Summer is a time to try new things. An interesting piece of advice from one of our educators is to consider ending limits on screen time. (No, she’s not joking). Feel like your little lunatics may take over the asylum? Hale Kula Elementary School library media specialist Michelle Carlson Colte says to have no fear: Kids learn important skills from developing digital literacy.

And this is an opportunity to teach your kids self-control. If we don’t let kids on the computer, “we don’t teach the kids to start limiting their own screen time. They have to learn to self-regulate. I talked to a psychologist once and he says so many of his kids in his practice never learned to control their video game play time and many dropped out of college,” she says.

“This is the world our kids are growing up to. It’s important for us to learn to interact with that world.” Instead of focusing on how much time they’re spending on tech devices, “we should think about what kind of screen time kids are having. They shoot some video, they watch it, they edit themselves and they shoot it again. It’s that iterative process and they’re choosing their subject matter and their tools are accessible.” The computer can teach kids to communicate. To be creative. To connect math and science through play. That’s not a bad day’s work in summer.

Photo: karen db photography

Your kids will jump for the chance to create something online, Colte says, cautioning that we should limit passive pursuits like watching TV. Find great educational games that encourage problem solving and creativity. Or look at your own online life for inspiration. “Memes are really popular. I invited my middle-school daughter to make some memes. It’s just snapping pictures and making funny phrases. She’d never thought of it before.” And for the little ones who are obsessed with your cell phone photos, “you can ask them ‘what should the caption be for this photo on Facebook?’ Or you can let them take photos and then they’re learning from that. For parents, it’s a way to capture them at this age.”

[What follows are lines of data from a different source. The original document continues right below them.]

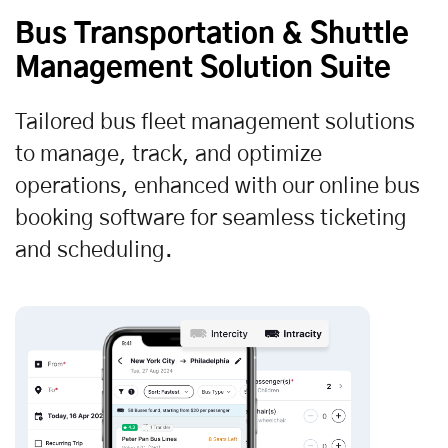
Bus Transportation & Shuttle
Management Solution Suite
Tailored bus fleet management solutions
to manage, track, and optimize
operations, enhanced with our online bus
booking software for seamless ticketing
and scheduling.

Try some coding. “Coding is taking off for the K-to-12 set,” Colte says. (Yes, that means your pipsqueak can program a computer to do something. And, yes, it’s accessible to a kindergartener.) On code.org, there are great courses for elementary school kids—you can draw snowflakes with Anna and Elsa from Frozen—or try apps like Kodable, Daisy the Dinosaur and Hopscotch (some have free versions). Just get ready to be amazed by your kid!

Let Learning Happen Naturally

Photo: karen db photography

Jason Dettweiler-Pavia (right) with son Nicholas, 3, and husband Noa (left) at Ko‘olau Farmers, Kalihi.

There is a common theme among our award-winning teachers: Let your kids decide what they want to explore, and summertime learning will happen naturally, says Jason Dettweiler-Pavia, who teaches third grade at Ka‘iulani Elementary School. “Just focus on spending quality time with them,” he says. “Teaching is just giving children opportunities. Set up a bird feeder and give them the chance to observe the bird feeder every day; they’re going to develop questions and knowledge. If your child is enjoying it, you’re doing it right.” He also says the discussion about an activity is as important as the activity itself. “A lot of parents might not realize, there is a lot less teaching and more facilitating [in the classroom] these days.”

Let kids dig in the dirt. Planting seeds is a way to both teach and entertain, says Dettweiler-Pavia. “The easiest thing with the biggest reward is a tomato plant. Kids love picking the fruit of their labor.” It teaches kids about nature, sure, but it also can teach kids responsibility. “Children love having responsibility; across the board, no matter what, if you give them that responsibility and they own what they’re doing, they’re going to love it.”

All that open time in the summer can seem daunting; but, instead of a schedule, create a summertime routine, says Dettweiler-Pavia. “Summer is a time for more play and more freedom; it’s perfectly okay for the child to learn to expect that,” but create some routines to give borders to the flexibility—like sitting down at the table for a meal every night and having only certain times of the day to watch television. “It takes a little time and practice to create an effective schedule, but, when you do, there’s a lot less need for follow-up guidance.” (He means discipline!)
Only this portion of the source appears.